Motivation

For several decades, semantic systems were predominantly developed around knowledge graphs at different degrees of expressivity. Through the explicit representation of knowledge in well-formed, logically sound ways, knowledge graphs provide knowledge-based text analytics with rich, expressive and actionable descriptions of the domain of interest and support logical explanations of reasoning outcomes. On the downside, knowledge graphs can be costly to produce since they require a considerable amount of human effort to manually encode knowledge in the required formats. Additionally, such knowledge representations can sometimes be excessively rigid and brittle in the face of different natural language processing applications, like e.g. classification, named entity recognition, sentiment analysis and question answering.
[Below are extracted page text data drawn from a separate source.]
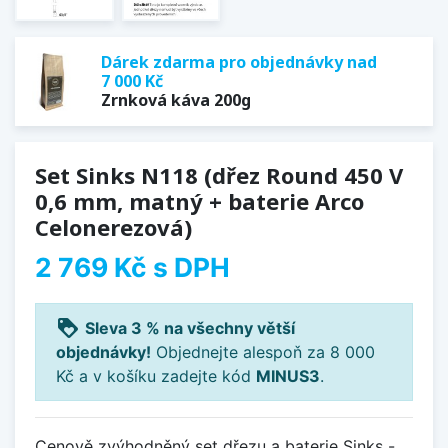
Dárek zdarma pro objednávky nad
7 000 Kč
Zrnková káva 200g
Set Sinks N118 (dřez Round 450 V
0,6 mm, matný + baterie Arco
Celonerezová)
2 769 Kč
s DPH
loyalty
Sleva 3 % na všechny větší
objednávky!
Objednejte alespoň za 8 000
Kč a v košíku zadejte kód
MINUS3
.
Cenově zvýhodněný set dřezu a baterie Sinks -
In parallel, the last decade has witnessed a shift towards neural methods to text understanding due to the increasing availability of raw data and cheaper computing power. Such methods have proved to be powerful and convenient in many linguistic tasks. Particularly, results in the field of distributional semantics have shown promising ways to capture the meaning of each word in a text corpus as a vector in dense, low-dimensional spaces. Approaches like Word2Vec, GloVe, fastText or Swivel were tremendously successful. More recently, the area is led by contextual word embeddings based on neural language models like ELMo, BERT and GPT-2, to name a few. Among their applications, word embeddings have shown their utility in term similarity, analogy and relatedness, as well as many downstream tasks in natural language processing like semantic role labeling, entailment, question answering and sentiment analysis.

Aimed towards both researchers and practitioners, this tutorial shows how it is possible to bridge the gap between knowledge-based and neural approaches to bring an additional boost to natural language processing and other data modalities . Following a practical and hands-on approach, the tutorial tries to address a number of fundamental questions to achieve this goal, including:

  • How can neural methods extend previously captured knowledge explicitly represented as knowledge graphs in cost-efficient and practical ways?
  • What are the main building blocks and techniques enabling such hybrid approach to NLP?
  • How can structured and neural representations be seamlessly integrated?
  • How can the quality of the resulting hybrid representations be inspected and evaluated?
  • How can this result in higher quality structured and neural representations?
  • How does this impact on the performance of NLP tasks, the processing of other data modalities, like visual data, and their interplay?